Exercise requirements: Which lines hold the string "Works"? Copy each of them from the material below.

──────────────────────────────

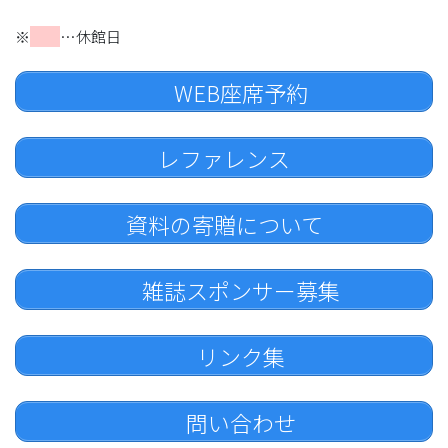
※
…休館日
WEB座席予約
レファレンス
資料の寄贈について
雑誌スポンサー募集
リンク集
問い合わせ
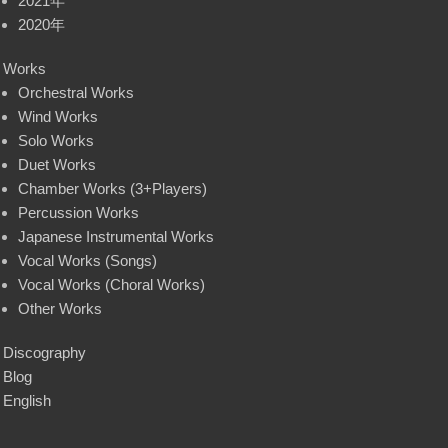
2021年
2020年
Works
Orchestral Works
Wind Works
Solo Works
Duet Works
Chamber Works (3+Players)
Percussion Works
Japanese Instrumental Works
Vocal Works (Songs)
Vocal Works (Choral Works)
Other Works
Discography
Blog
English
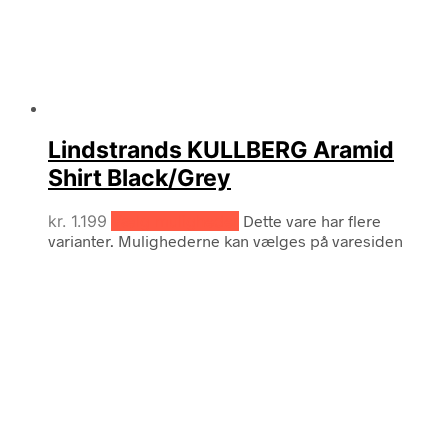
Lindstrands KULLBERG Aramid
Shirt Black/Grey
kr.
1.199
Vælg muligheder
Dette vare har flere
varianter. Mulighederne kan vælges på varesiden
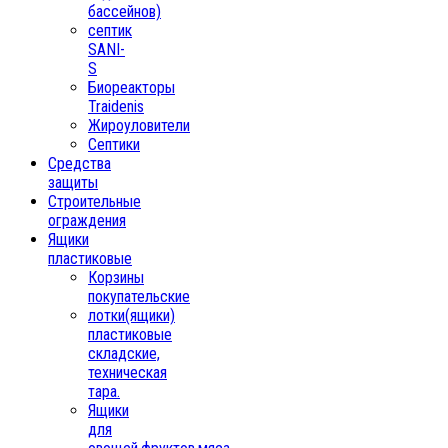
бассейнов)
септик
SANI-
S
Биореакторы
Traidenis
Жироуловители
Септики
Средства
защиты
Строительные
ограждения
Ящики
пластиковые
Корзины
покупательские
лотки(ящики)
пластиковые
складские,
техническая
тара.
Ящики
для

──────────────────────────────

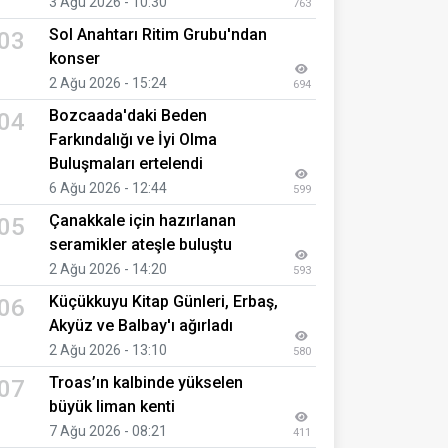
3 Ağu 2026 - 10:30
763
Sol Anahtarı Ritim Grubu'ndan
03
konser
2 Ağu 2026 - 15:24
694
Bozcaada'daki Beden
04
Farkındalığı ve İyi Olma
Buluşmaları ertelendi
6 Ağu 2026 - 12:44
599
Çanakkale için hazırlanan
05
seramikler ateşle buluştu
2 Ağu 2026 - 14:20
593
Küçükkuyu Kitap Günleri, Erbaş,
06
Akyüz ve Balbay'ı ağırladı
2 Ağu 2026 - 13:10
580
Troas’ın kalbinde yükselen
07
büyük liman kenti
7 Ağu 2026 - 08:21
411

──────────────────────────────

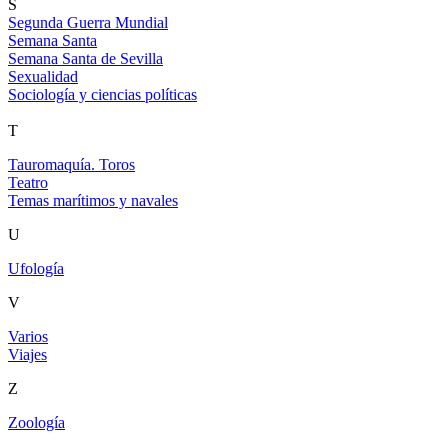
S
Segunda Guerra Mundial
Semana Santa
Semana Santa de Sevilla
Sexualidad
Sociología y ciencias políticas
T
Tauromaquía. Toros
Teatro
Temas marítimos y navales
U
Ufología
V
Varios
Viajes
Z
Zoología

──────────────────────────────

Reply:
Works
Orchestral Works
Wind Works
Solo Works
Duet Works
Chamber Works (3+Players)
Percussion Works
Japanese Instrumental Works
Vocal Works (Songs)
Vocal Works (Choral Works)
Other Works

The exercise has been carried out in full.